Micron, Anthropic Sign AI Infrastructure Supply Agreement
- •Micron Technology signed a supply agreement with Anthropic to provide memory and storage for AI data centers.
- •Micron joined Anthropic's Series H funding round, which valued the AI firm at $965 billion after raising $65 billion.
- •Anthropic is using Micron’s memory systems to improve the efficiency of training and serving its Claude model family.
Micron Technology entered a strategic agreement with Anthropic on June 22, 2026, to supply memory and storage hardware while participating in the company's Series H funding round. This deal aims to support the escalating demand for high-bandwidth components necessary for scaling data center operations. According to Tom Brown, Anthropic's co-founder and chief compute officer, the company’s compute strategy relies on optimizing the full technology stack, specifically focusing on how memory and storage systems impact the efficiency of training and serving Claude models. While the exact financial terms of the supply agreement and the specific size of Micron's investment remain undisclosed, Anthropic reported raising $65 billion during its Series H round, which resulted in a company valuation of $965 billion.

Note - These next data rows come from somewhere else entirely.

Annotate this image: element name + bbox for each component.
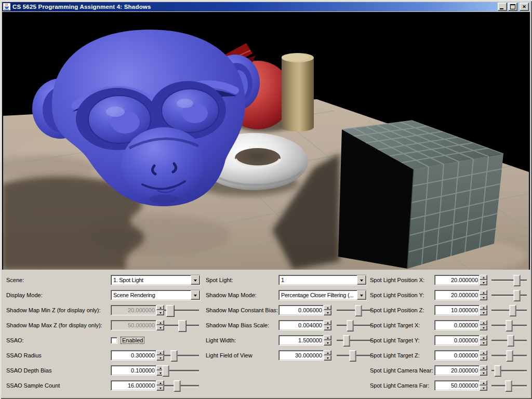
spot-light-position-x-slider[interactable] xyxy=(491,275,527,285)
light-field-of-view-slider[interactable] xyxy=(337,350,372,361)
window-title: CS 5625 Programming Assignment 4: Shadow… xyxy=(12,4,496,10)
spin-up-icon[interactable] xyxy=(480,320,487,325)
slider-thumb[interactable] xyxy=(163,365,169,377)
spin-down-icon[interactable] xyxy=(324,355,331,361)
spot-light-target-z-spinner[interactable]: 0.000000 xyxy=(434,350,487,361)
light-field-of-view-spinner[interactable]: 30.000000 xyxy=(278,350,331,361)
spin-down-icon[interactable] xyxy=(480,310,487,315)
spot-light-target-y-spinner[interactable]: 0.000000 xyxy=(434,335,487,345)
spin-up-icon[interactable] xyxy=(324,305,331,310)
slider-thumb[interactable] xyxy=(505,380,512,392)
spot-light-position-y-spinner[interactable]: 20.000000 xyxy=(434,290,487,300)
spin-up-icon[interactable] xyxy=(480,275,487,280)
row-ssao: SSAO: Enabled Light Width: 1.500000 Spot… xyxy=(2,335,530,347)
spin-down-icon[interactable] xyxy=(156,355,164,361)
spot-light-position-x-spinner[interactable]: 20.000000 xyxy=(434,275,487,285)
slider-thumb[interactable] xyxy=(170,350,177,362)
ssao-depth-bias-slider[interactable] xyxy=(164,365,199,376)
slider-thumb[interactable] xyxy=(349,350,356,362)
shadow-map-constant-bias-spinner[interactable]: 0.006000 xyxy=(278,305,331,315)
light-width-slider[interactable] xyxy=(337,335,372,345)
spin-up-icon[interactable] xyxy=(156,380,164,385)
spot-light-position-z-spinner[interactable]: 10.000000 xyxy=(434,305,487,315)
chevron-down-icon[interactable] xyxy=(357,275,366,285)
title-bar[interactable]: CS 5625 Programming Assignment 4: Shadow… xyxy=(2,2,530,11)
spot-light-camera-far-slider[interactable] xyxy=(491,380,527,391)
spin-up-icon[interactable] xyxy=(480,305,487,310)
scene-combobox[interactable]: 1. Spot Light xyxy=(111,275,201,285)
shadow-map-bias-scale-spinner[interactable]: 0.004000 xyxy=(278,320,331,330)
spot-light-label: Spot Light: xyxy=(206,277,233,283)
spot-light-combobox[interactable]: 1 xyxy=(278,275,367,285)
display-mode-label: Display Mode: xyxy=(6,292,43,298)
spin-up-icon[interactable] xyxy=(480,365,487,370)
spin-down-icon[interactable] xyxy=(480,340,487,345)
spin-down-icon[interactable] xyxy=(480,325,487,330)
row-scene: Scene: 1. Spot Light Spot Light: 1 Spot … xyxy=(2,275,530,286)
scene-3d-viewport[interactable] xyxy=(2,12,530,270)
ssao-radius-slider[interactable] xyxy=(164,350,199,361)
shadow-map-max-z-slider xyxy=(164,320,199,330)
shadow-map-max-z-label: Shadow Map Max Z (for display only): xyxy=(6,322,102,328)
slider-thumb[interactable] xyxy=(513,290,520,301)
spin-down-icon[interactable] xyxy=(324,310,331,315)
light-width-label: Light Width: xyxy=(206,337,236,343)
spot-light-position-y-slider[interactable] xyxy=(491,290,527,300)
maximize-button[interactable] xyxy=(508,3,517,11)
light-width-spinner[interactable]: 1.500000 xyxy=(278,335,331,345)
slider-thumb[interactable] xyxy=(355,305,362,316)
spot-light-target-z-slider[interactable] xyxy=(491,350,527,361)
ssao-sample-count-slider[interactable] xyxy=(164,380,199,391)
spin-down-icon[interactable] xyxy=(156,385,164,391)
minimize-button[interactable] xyxy=(498,3,507,11)
row-ssao-sample-count: SSAO Sample Count 16.000000 Spot Light C… xyxy=(2,380,530,392)
spot-light-position-x-label: Spot Light Position X: xyxy=(370,277,424,283)
spot-light-position-z-slider[interactable] xyxy=(491,305,527,315)
spin-up-icon[interactable] xyxy=(324,320,331,325)
spin-up-icon[interactable] xyxy=(480,290,487,295)
spot-light-target-x-slider[interactable] xyxy=(491,320,527,330)
spin-up-icon[interactable] xyxy=(480,350,487,355)
display-mode-combobox[interactable]: Scene Rendering xyxy=(111,290,201,300)
spin-down-icon[interactable] xyxy=(480,295,487,300)
slider-thumb[interactable] xyxy=(513,275,520,286)
slider-thumb[interactable] xyxy=(343,335,350,347)
ssao-enabled-checkbox-label[interactable]: Enabled xyxy=(121,337,144,343)
slider-thumb[interactable] xyxy=(506,320,513,331)
spin-up-icon[interactable] xyxy=(480,380,487,385)
ssao-radius-spinner[interactable]: 0.300000 xyxy=(111,350,164,361)
slider-thumb[interactable] xyxy=(508,335,514,347)
ssao-depth-bias-spinner[interactable]: 0.100000 xyxy=(111,365,164,376)
spin-down-icon[interactable] xyxy=(480,385,487,391)
spot-light-camera-near-spinner[interactable]: 20.000000 xyxy=(434,365,487,376)
slider-thumb[interactable] xyxy=(507,350,513,362)
slider-thumb[interactable] xyxy=(509,305,516,316)
chevron-down-icon[interactable] xyxy=(357,290,366,300)
shadow-map-constant-bias-slider[interactable] xyxy=(337,305,372,315)
spot-light-camera-far-spinner[interactable]: 50.000000 xyxy=(434,380,487,391)
ssao-sample-count-spinner[interactable]: 16.000000 xyxy=(111,380,164,391)
spot-light-target-y-slider[interactable] xyxy=(491,335,527,345)
spin-up-icon[interactable] xyxy=(480,335,487,340)
spin-down-icon[interactable] xyxy=(480,355,487,361)
shadow-map-mode-combobox[interactable]: Percentage Closer Filtering (... xyxy=(278,290,367,300)
spin-up-icon[interactable] xyxy=(156,350,164,355)
slider-thumb[interactable] xyxy=(347,320,353,331)
shadow-map-bias-scale-slider[interactable] xyxy=(337,320,372,330)
spot-light-camera-near-slider[interactable] xyxy=(491,365,527,376)
slider-thumb[interactable] xyxy=(495,365,501,377)
ssao-enabled-checkbox[interactable] xyxy=(111,337,117,344)
spin-up-icon[interactable] xyxy=(324,350,331,355)
spin-down-icon[interactable] xyxy=(324,325,331,330)
spin-down-icon[interactable] xyxy=(480,280,487,285)
slider-thumb[interactable] xyxy=(174,380,181,392)
chevron-down-icon[interactable] xyxy=(191,275,200,285)
spot-light-target-x-spinner[interactable]: 0.000000 xyxy=(434,320,487,330)
shadow-map-min-z-spinner: 20.000000 xyxy=(111,305,164,315)
chevron-down-icon[interactable] xyxy=(191,290,200,300)
close-button[interactable]: ✕ xyxy=(520,3,529,11)
row-shadow-map-max-z: Shadow Map Max Z (for display only): 50.… xyxy=(2,320,530,331)
spin-down-icon[interactable] xyxy=(480,370,487,376)
spin-up-icon[interactable] xyxy=(324,335,331,340)
spin-down-icon[interactable] xyxy=(324,340,331,345)
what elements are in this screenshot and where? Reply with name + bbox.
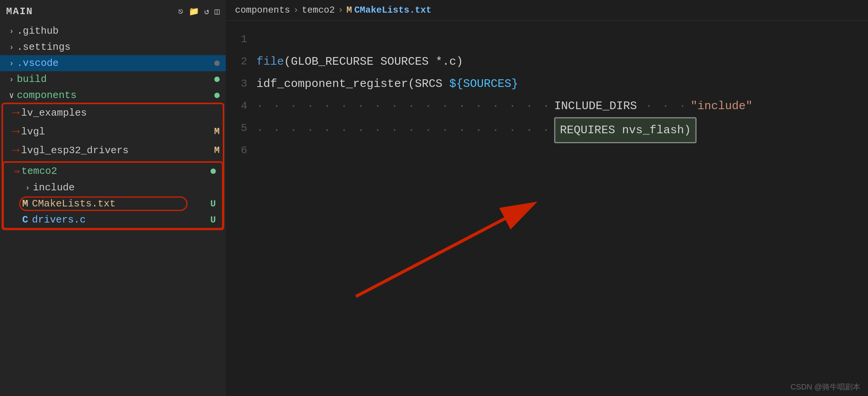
breadcrumb-part: components	[235, 5, 290, 15]
breadcrumb: components › temco2 › M CMakeLists.txt	[226, 0, 868, 21]
red-arrow-icon: →	[12, 106, 20, 120]
line-content: idf_component_register(SRCS ${SOURCES}	[256, 73, 518, 95]
file-icon: C	[22, 214, 28, 226]
line-content: · · · · · · · · · · · · · · · · · · REQU…	[256, 117, 697, 143]
status-badge-dot	[214, 93, 220, 98]
sidebar-item-settings[interactable]: › .settings	[0, 39, 226, 55]
red-arrow-icon: ⇒	[14, 165, 20, 177]
chevron-icon: ›	[6, 75, 17, 84]
svg-line-1	[356, 205, 532, 296]
sidebar-item-lvgl-esp32[interactable]: → lvgl_esp32_drivers M	[0, 141, 226, 160]
red-arrow-icon: →	[12, 143, 20, 157]
editor: components › temco2 › M CMakeLists.txt 1…	[226, 0, 868, 396]
code-line-1: 1	[226, 28, 868, 51]
new-file-icon[interactable]: ⎋	[178, 7, 183, 17]
sidebar-item-label: lvgl	[21, 126, 45, 137]
chevron-icon: ›	[6, 43, 17, 52]
refresh-icon[interactable]: ↺	[204, 7, 209, 17]
sidebar-item-github[interactable]: › .github	[0, 23, 226, 39]
sidebar-item-cmake[interactable]: M CMakeLists.txt U	[4, 196, 222, 212]
line-content: · · · · · · · · · · · · · · · · · · INCL…	[256, 95, 752, 117]
chevron-icon: ›	[6, 59, 17, 68]
code-line-2: 2 file(GLOB_RECURSE SOURCES *.c)	[226, 51, 868, 73]
sidebar-item-label: temco2	[21, 165, 57, 177]
sidebar-item-label: CMakeLists.txt	[32, 198, 116, 209]
status-badge: U	[210, 199, 216, 209]
status-badge: M	[214, 126, 220, 137]
code-line-4: 4 · · · · · · · · · · · · · · · · · · IN…	[226, 95, 868, 117]
sidebar-item-label: drivers.c	[32, 214, 86, 226]
sidebar-item-components[interactable]: ∨ components	[0, 87, 226, 103]
sidebar-item-vscode[interactable]: › .vscode	[0, 55, 226, 71]
sidebar-item-label: components	[17, 90, 77, 101]
sidebar-item-build[interactable]: › build	[0, 71, 226, 87]
line-number: 2	[226, 51, 256, 73]
string-token: "include"	[690, 95, 752, 117]
collapse-icon[interactable]: ◫	[215, 7, 220, 17]
status-badge-dot	[214, 77, 220, 82]
requires-highlight: REQUIRES nvs_flash)	[554, 117, 697, 143]
breadcrumb-filename: CMakeLists.txt	[354, 5, 432, 15]
indent-dots: · · ·	[637, 95, 687, 117]
status-badge: M	[214, 145, 220, 155]
code-line-5: 5 · · · · · · · · · · · · · · · · · · RE…	[226, 117, 868, 139]
sidebar-item-lv-examples[interactable]: → lv_examples	[0, 103, 226, 122]
chevron-icon: ∨	[6, 90, 17, 101]
sidebar-item-label: lvgl_esp32_drivers	[21, 145, 129, 156]
keyword: file	[256, 51, 284, 73]
sidebar: MAIN ⎋ 📁 ↺ ◫ › .github › .settings › .vs…	[0, 0, 226, 396]
code-area[interactable]: 1 2 file(GLOB_RECURSE SOURCES *.c) 3 idf…	[226, 21, 868, 396]
line-number: 5	[226, 117, 256, 139]
line-number: 1	[226, 28, 256, 51]
sidebar-header: MAIN ⎋ 📁 ↺ ◫	[0, 0, 226, 23]
sidebar-item-label: .github	[17, 25, 226, 37]
line-number: 3	[226, 73, 256, 95]
sidebar-item-label: build	[17, 74, 47, 85]
sidebar-item-include[interactable]: › include	[4, 180, 222, 196]
line-number: 4	[226, 95, 256, 117]
sidebar-item-label: lv_examples	[21, 107, 226, 119]
chevron-icon: ›	[6, 27, 17, 36]
sidebar-item-lvgl[interactable]: → lvgl M	[0, 122, 226, 141]
sidebar-item-temco2[interactable]: ⇒ temco2	[4, 163, 222, 180]
new-folder-icon[interactable]: 📁	[189, 7, 199, 17]
status-badge-dot	[210, 169, 216, 174]
red-arrow-icon: →	[12, 124, 20, 139]
sidebar-item-label: include	[33, 182, 222, 193]
breadcrumb-sep: ›	[293, 5, 299, 15]
indent-dots: · · · · · · · · · · · · · · · · · ·	[256, 119, 551, 141]
code-line-3: 3 idf_component_register(SRCS ${SOURCES}	[226, 73, 868, 95]
var-token: ${SOURCES}	[449, 73, 518, 95]
watermark: CSDN @骑牛唱剧本	[790, 382, 860, 392]
status-badge-dot	[214, 61, 220, 66]
line-content: file(GLOB_RECURSE SOURCES *.c)	[256, 51, 463, 73]
breadcrumb-file-icon: M	[346, 5, 352, 15]
breadcrumb-part: temco2	[302, 5, 334, 15]
sidebar-item-label: .vscode	[17, 57, 59, 69]
indent-dots: · · · · · · · · · · · · · · · · · ·	[256, 95, 551, 117]
file-icon: M	[22, 198, 28, 209]
sidebar-toolbar: ⎋ 📁 ↺ ◫	[178, 7, 220, 17]
sidebar-title: MAIN	[6, 6, 33, 17]
sidebar-item-drivers[interactable]: C drivers.c U	[4, 212, 222, 228]
line-number: 6	[226, 139, 256, 162]
status-badge: U	[210, 215, 216, 225]
chevron-icon: ›	[22, 183, 33, 192]
breadcrumb-sep: ›	[338, 5, 343, 15]
sidebar-item-label: .settings	[17, 41, 226, 53]
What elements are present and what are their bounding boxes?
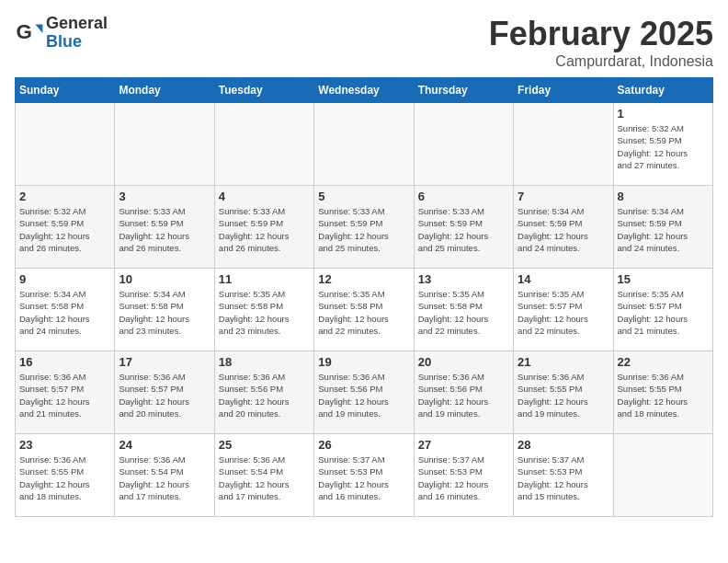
calendar-cell: 21Sunrise: 5:36 AM Sunset: 5:55 PM Dayli… — [514, 351, 613, 434]
calendar-cell: 12Sunrise: 5:35 AM Sunset: 5:58 PM Dayli… — [314, 269, 414, 351]
calendar-cell: 2Sunrise: 5:32 AM Sunset: 5:59 PM Daylig… — [16, 186, 115, 269]
day-info: Sunrise: 5:33 AM Sunset: 5:59 PM Dayligh… — [418, 205, 509, 254]
day-number: 4 — [219, 190, 310, 203]
day-info: Sunrise: 5:35 AM Sunset: 5:57 PM Dayligh… — [618, 288, 709, 337]
calendar-cell: 13Sunrise: 5:35 AM Sunset: 5:58 PM Dayli… — [414, 269, 513, 351]
day-info: Sunrise: 5:36 AM Sunset: 5:57 PM Dayligh… — [119, 371, 210, 419]
day-number: 1 — [618, 107, 709, 121]
calendar-cell — [414, 103, 513, 186]
day-number: 24 — [119, 438, 210, 452]
calendar-table: SundayMondayTuesdayWednesdayThursdayFrid… — [15, 77, 713, 517]
calendar-cell: 8Sunrise: 5:34 AM Sunset: 5:59 PM Daylig… — [613, 186, 712, 269]
day-info: Sunrise: 5:35 AM Sunset: 5:57 PM Dayligh… — [518, 288, 609, 337]
day-number: 15 — [618, 272, 709, 286]
day-number: 18 — [219, 355, 310, 369]
day-number: 17 — [119, 355, 210, 369]
calendar-cell: 1Sunrise: 5:32 AM Sunset: 5:59 PM Daylig… — [613, 103, 712, 186]
weekday-header-row: SundayMondayTuesdayWednesdayThursdayFrid… — [16, 78, 713, 103]
day-number: 25 — [219, 438, 310, 452]
day-number: 5 — [318, 190, 409, 203]
day-info: Sunrise: 5:34 AM Sunset: 5:59 PM Dayligh… — [518, 205, 609, 254]
day-number: 10 — [119, 272, 210, 286]
logo-blue: Blue — [46, 32, 82, 51]
day-info: Sunrise: 5:33 AM Sunset: 5:59 PM Dayligh… — [318, 205, 409, 254]
weekday-header: Monday — [115, 78, 214, 103]
calendar-cell: 22Sunrise: 5:36 AM Sunset: 5:55 PM Dayli… — [613, 351, 712, 434]
calendar-cell — [115, 103, 214, 186]
day-info: Sunrise: 5:36 AM Sunset: 5:57 PM Dayligh… — [19, 371, 110, 419]
day-number: 3 — [119, 190, 210, 203]
location: Campurdarat, Indonesia — [489, 53, 713, 70]
day-info: Sunrise: 5:34 AM Sunset: 5:59 PM Dayligh… — [618, 205, 709, 254]
day-info: Sunrise: 5:35 AM Sunset: 5:58 PM Dayligh… — [418, 288, 509, 337]
day-number: 8 — [618, 190, 709, 203]
calendar-cell: 28Sunrise: 5:37 AM Sunset: 5:53 PM Dayli… — [514, 434, 613, 517]
calendar-cell: 18Sunrise: 5:36 AM Sunset: 5:56 PM Dayli… — [214, 351, 313, 434]
day-info: Sunrise: 5:32 AM Sunset: 5:59 PM Dayligh… — [618, 122, 709, 171]
calendar-week-row: 23Sunrise: 5:36 AM Sunset: 5:55 PM Dayli… — [16, 434, 713, 517]
day-info: Sunrise: 5:36 AM Sunset: 5:54 PM Dayligh… — [219, 454, 310, 502]
calendar-cell — [514, 103, 613, 186]
day-info: Sunrise: 5:37 AM Sunset: 5:53 PM Dayligh… — [418, 454, 509, 502]
calendar-cell: 16Sunrise: 5:36 AM Sunset: 5:57 PM Dayli… — [16, 351, 115, 434]
day-info: Sunrise: 5:35 AM Sunset: 5:58 PM Dayligh… — [318, 288, 409, 337]
day-number: 28 — [518, 438, 609, 452]
weekday-header: Tuesday — [214, 78, 313, 103]
day-info: Sunrise: 5:36 AM Sunset: 5:55 PM Dayligh… — [618, 371, 709, 419]
day-info: Sunrise: 5:36 AM Sunset: 5:54 PM Dayligh… — [119, 454, 210, 502]
weekday-header: Friday — [514, 78, 613, 103]
calendar-week-row: 16Sunrise: 5:36 AM Sunset: 5:57 PM Dayli… — [16, 351, 713, 434]
day-number: 26 — [318, 438, 409, 452]
calendar-cell: 4Sunrise: 5:33 AM Sunset: 5:59 PM Daylig… — [214, 186, 313, 269]
calendar-cell: 17Sunrise: 5:36 AM Sunset: 5:57 PM Dayli… — [115, 351, 214, 434]
logo-general: General — [46, 14, 108, 32]
day-number: 2 — [19, 190, 110, 203]
day-number: 7 — [518, 190, 609, 203]
calendar-cell: 25Sunrise: 5:36 AM Sunset: 5:54 PM Dayli… — [214, 434, 313, 517]
calendar-cell: 24Sunrise: 5:36 AM Sunset: 5:54 PM Dayli… — [115, 434, 214, 517]
weekday-header: Saturday — [613, 78, 712, 103]
calendar-cell — [613, 434, 712, 517]
day-number: 27 — [418, 438, 509, 452]
day-info: Sunrise: 5:33 AM Sunset: 5:59 PM Dayligh… — [119, 205, 210, 254]
day-number: 13 — [418, 272, 509, 286]
calendar-cell: 9Sunrise: 5:34 AM Sunset: 5:58 PM Daylig… — [16, 269, 115, 351]
calendar-cell: 27Sunrise: 5:37 AM Sunset: 5:53 PM Dayli… — [414, 434, 513, 517]
calendar-cell — [16, 103, 115, 186]
calendar-week-row: 2Sunrise: 5:32 AM Sunset: 5:59 PM Daylig… — [16, 186, 713, 269]
calendar-cell: 3Sunrise: 5:33 AM Sunset: 5:59 PM Daylig… — [115, 186, 214, 269]
day-number: 6 — [418, 190, 509, 203]
calendar-cell — [214, 103, 313, 186]
day-info: Sunrise: 5:36 AM Sunset: 5:56 PM Dayligh… — [219, 371, 310, 419]
calendar-cell — [314, 103, 414, 186]
day-info: Sunrise: 5:36 AM Sunset: 5:55 PM Dayligh… — [19, 454, 110, 502]
day-number: 12 — [318, 272, 409, 286]
calendar-cell: 6Sunrise: 5:33 AM Sunset: 5:59 PM Daylig… — [414, 186, 513, 269]
calendar-cell: 19Sunrise: 5:36 AM Sunset: 5:56 PM Dayli… — [314, 351, 414, 434]
day-info: Sunrise: 5:37 AM Sunset: 5:53 PM Dayligh… — [518, 454, 609, 502]
day-number: 23 — [19, 438, 110, 452]
month-year: February 2025 — [489, 15, 713, 53]
day-number: 9 — [19, 272, 110, 286]
weekday-header: Sunday — [16, 78, 115, 103]
calendar-cell: 5Sunrise: 5:33 AM Sunset: 5:59 PM Daylig… — [314, 186, 414, 269]
day-info: Sunrise: 5:36 AM Sunset: 5:55 PM Dayligh… — [518, 371, 609, 419]
calendar-cell: 10Sunrise: 5:34 AM Sunset: 5:58 PM Dayli… — [115, 269, 214, 351]
day-info: Sunrise: 5:36 AM Sunset: 5:56 PM Dayligh… — [418, 371, 509, 419]
page-header: G General Blue February 2025 Campurdarat… — [15, 15, 713, 70]
day-info: Sunrise: 5:36 AM Sunset: 5:56 PM Dayligh… — [318, 371, 409, 419]
title-block: February 2025 Campurdarat, Indonesia — [489, 15, 713, 70]
day-info: Sunrise: 5:35 AM Sunset: 5:58 PM Dayligh… — [219, 288, 310, 337]
logo: G General Blue — [15, 15, 108, 52]
logo-icon: G — [15, 18, 44, 48]
day-number: 21 — [518, 355, 609, 369]
calendar-cell: 7Sunrise: 5:34 AM Sunset: 5:59 PM Daylig… — [514, 186, 613, 269]
calendar-cell: 14Sunrise: 5:35 AM Sunset: 5:57 PM Dayli… — [514, 269, 613, 351]
day-info: Sunrise: 5:37 AM Sunset: 5:53 PM Dayligh… — [318, 454, 409, 502]
day-info: Sunrise: 5:33 AM Sunset: 5:59 PM Dayligh… — [219, 205, 310, 254]
calendar-cell: 15Sunrise: 5:35 AM Sunset: 5:57 PM Dayli… — [613, 269, 712, 351]
day-number: 14 — [518, 272, 609, 286]
weekday-header: Wednesday — [314, 78, 414, 103]
day-info: Sunrise: 5:32 AM Sunset: 5:59 PM Dayligh… — [19, 205, 110, 254]
calendar-week-row: 9Sunrise: 5:34 AM Sunset: 5:58 PM Daylig… — [16, 269, 713, 351]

This partnership is part of a broader push by Anthropic to secure essential computing capacity. The developer has recently finalized infrastructure deals with major firms, including CoreWeave, Broadcom, and SpaceX. In addition to the hardware supply, Micron will collaborate with Anthropic to assess how memory and storage configurations perform across complex AI workloads and their integration with other infrastructure components.
Micron confirmed that it has already integrated Claude models into its own internal operations. The company is currently utilizing these systems for agentic (autonomous AI agents capable of multi-step task execution) workflows spanning engineering, enterprise functions, and manufacturing, with plans to scale these applications further. Anthropic, which recently released the coding assistant Claude Code, initiated a confidential filing for a U.S. initial public offering on June 1. The collaboration highlights the increasing importance of hardware-software co-design in the AI sector as developers race to secure long-term infrastructure stability.